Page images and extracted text
***
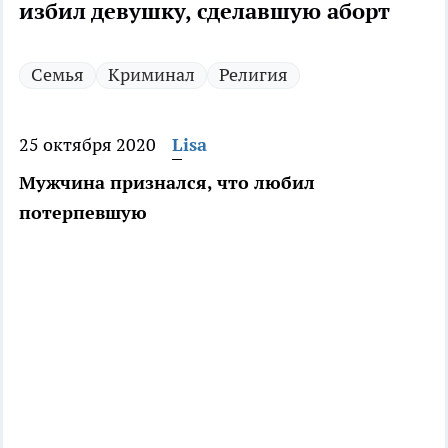
избил девушку, сделавшую аборт
Семья
Криминал
Религия
25 октября 2020
Lisa
Мужчина признался, что любил
потерпевшую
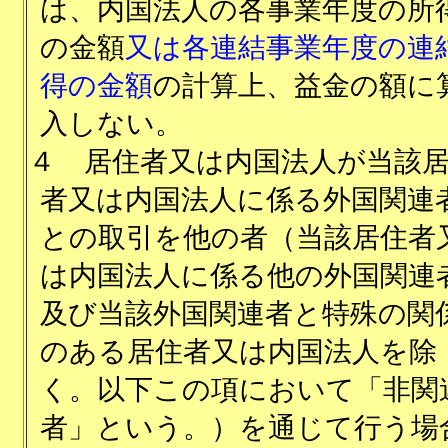
は、内国法人の各事業年度の所
の金額
又は各連結事業年度の連
得の金額
の計算上、益金の額に
入しない。
４
居住者又は内国法人が当該
者又は内国法人に係る外国関連
との取引を他の者（当該居住者
は内国法人に係る他の外国関連
及び当該外国関連者と特殊の関
のある居住者又は内国法人を除
く。以下この項において「非関
者」という。）を通じて行う場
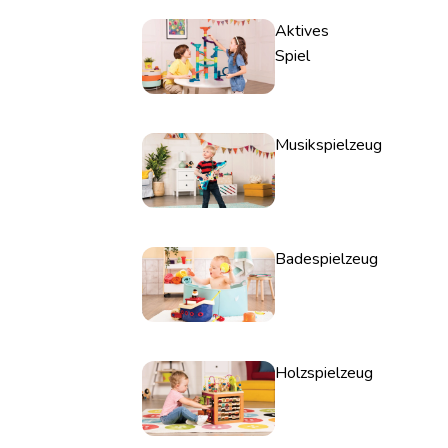
Aktives
Spiel
Musikspielzeug
Badespielzeug
Holzspielzeug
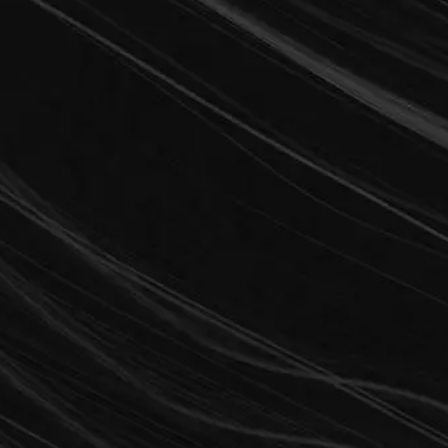
KOSTENLOS FREISCHALTEN
Ich habe die
Datenschutzerklärung
gelesen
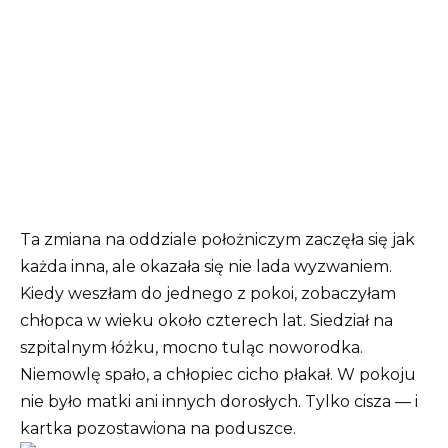
Ta zmiana na oddziale położniczym zaczęła się jak
każda inna, ale okazała się nie lada wyzwaniem.
Kiedy weszłam do jednego z pokoi, zobaczyłam
chłopca w wieku około czterech lat. Siedział na
szpitalnym łóżku, mocno tuląc noworodka.
Niemowlę spało, a chłopiec cicho płakał. W pokoju
nie było matki ani innych dorosłych. Tylko cisza — i
kartka pozostawiona na poduszce.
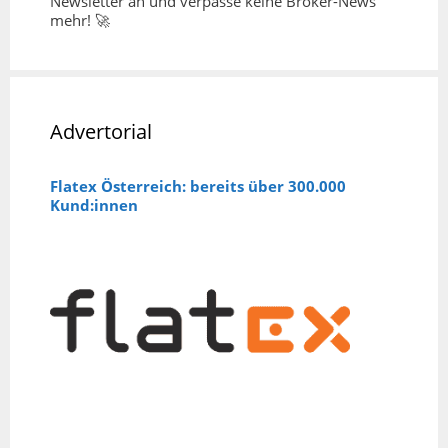
Newsletter an und verpasse keine Broker-News
mehr! 🚀
Advertorial
Flatex Österreich: bereits über 300.000
Kund:innen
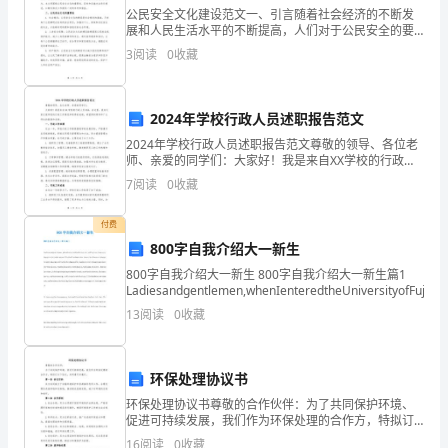
童
公民安全文化建设范文一、引言随着社会经济的不断发
展和人民生活水平的不断提高，人们对于公民安全的要
英
求也越来越高。公民安全不仅仅是指人身财产的安全，
3
阅读
0
收藏
还包括社会安定、环境安全、网络安全等多个方面。为
语
了全面提
和阅读能力。
语
2024年学校行政人员述职报告范文
言
2024年学校行政人员述职报告范文尊敬的领导、各位老
师、亲爱的同学们：大家好！我是来自XX学校的行政人
能
员XXX。在这里，我向大家汇报学校的行政工作情况和取
二、教学内容与方法
7
阅读
0
收藏
得的成绩，希望得到领导和广大师生的鼓励和支持。
力
付费
的
800字自我介绍大一新生
1.课程内容：
800字自我介绍大一新生 800字自我介绍大一新生篇1
重
Ladiesandgentlemen,whenIenteredtheUniversityofFujian,
要
13
阅读
0
收藏
阶
环保处理协议书
段。
环保处理协议书尊敬的合作伙伴：为了共同保护环境、
教
促进可持续发展，我们作为环保处理的合作方，特拟订
基本的英语发音。
以下协议，共同遵守并履行。第一条 协议目的双方共同
16
阅读
0
收藏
***
REQUIREMENT -
Pick up at the line containing "は、内国法人の各事業年度の所" and copy each line exactly until the data ends, including that last line; copy no pictures.

SOLUTION -
は、内国法人の各事業年度の所
の金額
又は各連結事業年度の連
得の金額
の計算上、益金の額に
入しない。
４
居住者又は内国法人が当該
者又は内国法人に係る外国関連
との取引を他の者（当該居住者
は内国法人に係る他の外国関連
及び当該外国関連者と特殊の関
のある居住者又は内国法人を除
く。以下この項において「非関
者」という。）を通じて行う場
Aktives
Spiel
Musikspielzeug
Badespielzeug
Holzspielzeug
KOSTENLOS FREISCHALTEN
Ich habe die
Datenschutzerklärung
gelesen
Ta zmiana na oddziale położniczym zaczęła się jak
każda inna, ale okazała się nie lada wyzwaniem.
Kiedy weszłam do jednego z pokoi, zobaczyłam
chłopca w wieku około czterech lat. Siedział na
szpitalnym łóżku, mocno tuląc noworodka.
Niemowlę spało, a chłopiec cicho płakał. W pokoju
nie było matki ani innych dorosłych. Tylko cisza — i
kartka pozostawiona na poduszce.
Newsletter an und verpasse keine Broker-News
mehr! 🚀
Advertorial
Flatex Österreich: bereits über 300.000
Kund:innen
童
公民安全文化建设范文一、引言随着社会经济的不断发
展和人民生活水平的不断提高，人们对于公民安全的要
英
求也越来越高。公民安全不仅仅是指人身财产的安全，
3
阅读
0
收藏
还包括社会安定、环境安全、网络安全等多个方面。为
语
了全面提
和阅读能力。
语
2024年学校行政人员述职报告范文
言
2024年学校行政人员述职报告范文尊敬的领导、各位老
师、亲爱的同学们：大家好！我是来自XX学校的行政人
能
员XXX。在这里，我向大家汇报学校的行政工作情况和取
二、教学内容与方法
7
阅读
0
收藏
得的成绩，希望得到领导和广大师生的鼓励和支持。
力
付费
的
800字自我介绍大一新生
1.课程内容：
800字自我介绍大一新生 800字自我介绍大一新生篇1
重
Ladiesandgentlemen,whenIenteredtheUniversityofFujian,
要
13
阅读
0
收藏
阶
环保处理协议书
段。
环保处理协议书尊敬的合作伙伴：为了共同保护环境、
教
促进可持续发展，我们作为环保处理的合作方，特拟订
基本的英语发音。
以下协议，共同遵守并履行。第一条 协议目的双方共同
16
阅读
0
收藏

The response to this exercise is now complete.